**What is required**
Before copying, set the pictures aside; then repeat every line below verbatim.

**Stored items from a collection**
* * * * *

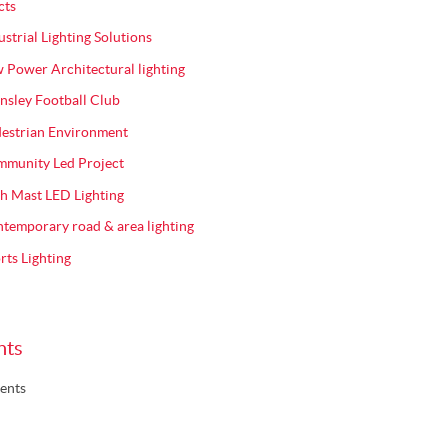
cts
ustrial Lighting Solutions
 Power Architectural lighting
nsley Football Club
estrian Environment
munity Led Project
h Mast LED Lighting
temporary road & area lighting
rts Lighting
nts
ents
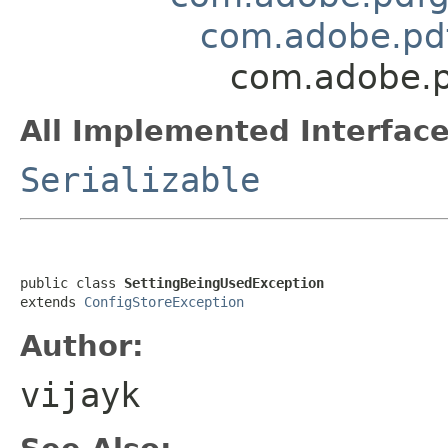
com.adobe.pdf
com.adobe.p
All Implemented Interface
Serializable
public class 
SettingBeingUsedException
extends 
ConfigStoreException
Author:
vijayk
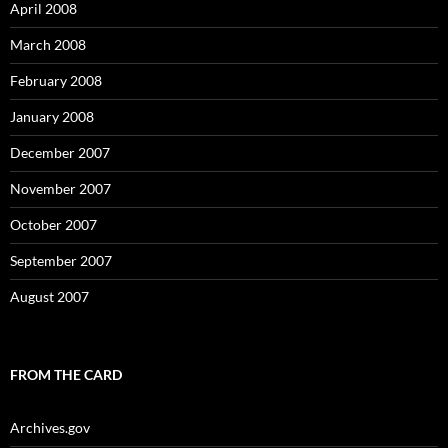
April 2008
March 2008
February 2008
January 2008
December 2007
November 2007
October 2007
September 2007
August 2007
FROM THE CARD
Archives.gov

* * * * *

**Answer box**
cts
ustrial Lighting Solutions
 Power Architectural lighting
nsley Football Club
estrian Environment
munity Led Project
h Mast LED Lighting
temporary road & area lighting
rts Lighting
nts
ents
com.adobe.pdf
com.adobe.p
All Implemented Interface
Serializable
public class 
SettingBeingUsedException
extends 
ConfigStoreException
Author:
vijayk
April 2008
March 2008
February 2008
January 2008
December 2007
November 2007
October 2007
September 2007
August 2007
FROM THE CARD
Archives.gov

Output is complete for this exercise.